Pistorius trial hears bungling police mishandled evidence and stole watch
Repeated errors made translating testimony prompt fears they may affect court's verdicts

A retired police officer told Oscar Pistorius' murder trial yesterday his colleagues were clumsy handling evidence and even stole a luxury watch from the crime scene.
Former station chief Giliam van Rensburg, who was among the first to attend the killing and was the officer who arrested Pistorius, retired last year.
He testified that an officer handled Pistorius's gun without gloves and that a watch worth up to US$10,000 went missing, calling into question the police's handling of the investigation.
The officers' conduct could have a strong bearing on the trial, if Judge Thokozile Masipa believes vital forensic evidence was so tainted as to be inadmissible.

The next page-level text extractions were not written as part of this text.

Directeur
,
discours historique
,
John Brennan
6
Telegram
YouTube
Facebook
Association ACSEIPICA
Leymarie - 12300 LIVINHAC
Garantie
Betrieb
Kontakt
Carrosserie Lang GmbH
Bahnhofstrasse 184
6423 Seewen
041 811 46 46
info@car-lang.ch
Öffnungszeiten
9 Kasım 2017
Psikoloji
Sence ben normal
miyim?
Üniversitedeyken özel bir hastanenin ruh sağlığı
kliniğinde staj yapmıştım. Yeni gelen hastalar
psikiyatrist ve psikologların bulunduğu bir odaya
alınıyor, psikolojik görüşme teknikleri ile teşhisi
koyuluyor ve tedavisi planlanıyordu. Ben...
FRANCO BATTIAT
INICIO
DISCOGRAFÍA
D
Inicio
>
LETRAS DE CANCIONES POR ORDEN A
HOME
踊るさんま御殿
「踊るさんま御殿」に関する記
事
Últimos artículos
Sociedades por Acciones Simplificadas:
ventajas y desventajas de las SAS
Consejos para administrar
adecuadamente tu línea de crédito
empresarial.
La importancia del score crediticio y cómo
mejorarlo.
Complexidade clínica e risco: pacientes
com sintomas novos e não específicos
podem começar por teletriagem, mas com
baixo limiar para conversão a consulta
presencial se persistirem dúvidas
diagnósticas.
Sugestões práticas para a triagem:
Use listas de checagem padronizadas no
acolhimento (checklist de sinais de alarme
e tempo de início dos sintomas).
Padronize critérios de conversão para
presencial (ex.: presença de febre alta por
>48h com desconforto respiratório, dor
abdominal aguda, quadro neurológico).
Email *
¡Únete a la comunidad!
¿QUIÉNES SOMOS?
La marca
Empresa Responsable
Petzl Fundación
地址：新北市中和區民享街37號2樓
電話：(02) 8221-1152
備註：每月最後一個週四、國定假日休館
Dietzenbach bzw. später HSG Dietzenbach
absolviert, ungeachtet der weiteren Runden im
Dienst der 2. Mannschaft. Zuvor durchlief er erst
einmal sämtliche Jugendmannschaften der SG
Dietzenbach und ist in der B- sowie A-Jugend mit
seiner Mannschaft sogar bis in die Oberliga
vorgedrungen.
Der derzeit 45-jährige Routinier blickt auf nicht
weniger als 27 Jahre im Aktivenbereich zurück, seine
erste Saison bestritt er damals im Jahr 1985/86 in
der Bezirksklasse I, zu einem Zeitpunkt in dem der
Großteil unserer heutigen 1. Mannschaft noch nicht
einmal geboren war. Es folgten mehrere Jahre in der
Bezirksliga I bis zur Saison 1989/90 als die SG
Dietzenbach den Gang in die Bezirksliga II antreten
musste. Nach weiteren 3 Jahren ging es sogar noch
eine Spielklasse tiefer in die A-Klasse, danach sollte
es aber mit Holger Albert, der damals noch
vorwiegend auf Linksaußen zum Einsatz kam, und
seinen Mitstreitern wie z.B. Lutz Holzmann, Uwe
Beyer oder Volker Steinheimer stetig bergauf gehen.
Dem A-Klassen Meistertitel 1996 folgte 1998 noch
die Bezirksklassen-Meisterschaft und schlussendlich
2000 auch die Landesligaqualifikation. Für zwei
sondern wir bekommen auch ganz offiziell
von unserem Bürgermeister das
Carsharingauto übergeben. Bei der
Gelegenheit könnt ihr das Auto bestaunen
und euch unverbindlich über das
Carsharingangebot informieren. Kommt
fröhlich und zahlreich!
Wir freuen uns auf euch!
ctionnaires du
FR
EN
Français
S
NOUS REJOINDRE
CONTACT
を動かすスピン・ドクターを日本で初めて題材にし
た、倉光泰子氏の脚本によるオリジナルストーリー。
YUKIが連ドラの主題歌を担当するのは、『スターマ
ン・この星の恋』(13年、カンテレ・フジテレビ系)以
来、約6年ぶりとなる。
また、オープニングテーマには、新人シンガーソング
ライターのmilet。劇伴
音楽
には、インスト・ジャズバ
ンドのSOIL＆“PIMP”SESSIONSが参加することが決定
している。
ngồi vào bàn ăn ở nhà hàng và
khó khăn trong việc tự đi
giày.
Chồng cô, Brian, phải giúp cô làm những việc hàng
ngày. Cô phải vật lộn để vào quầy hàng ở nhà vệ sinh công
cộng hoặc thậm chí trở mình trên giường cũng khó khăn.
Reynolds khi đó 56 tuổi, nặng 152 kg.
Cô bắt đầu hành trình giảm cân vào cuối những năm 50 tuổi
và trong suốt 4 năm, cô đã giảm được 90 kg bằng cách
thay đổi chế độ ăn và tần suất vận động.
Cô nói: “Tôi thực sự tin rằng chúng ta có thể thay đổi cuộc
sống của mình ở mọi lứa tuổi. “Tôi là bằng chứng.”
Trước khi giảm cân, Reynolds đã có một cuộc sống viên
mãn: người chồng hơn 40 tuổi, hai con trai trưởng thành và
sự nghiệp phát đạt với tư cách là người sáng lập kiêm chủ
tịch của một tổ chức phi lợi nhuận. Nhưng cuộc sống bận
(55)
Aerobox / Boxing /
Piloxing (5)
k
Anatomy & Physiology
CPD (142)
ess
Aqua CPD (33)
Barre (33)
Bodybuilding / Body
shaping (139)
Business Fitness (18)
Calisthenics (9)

Van Rensburg took the court through photos taken shortly after Reeva Steenkamp was shot in the early hours of February 14 last year. They included gruesome images of the 29-year-old model's fatal head wound and photos of a shirtless Pistorius covered in blood shortly after the shooting.
In several pictures the Paralympian is seen standing in his garage, expressionless and staring straight at the camera, wearing blood-soaked blue shorts and with dried blood on his left arm. The former officer testified that experts examined a blood-splattered box containing eight timepieces - but that one went missing even after he warned his officers against theft.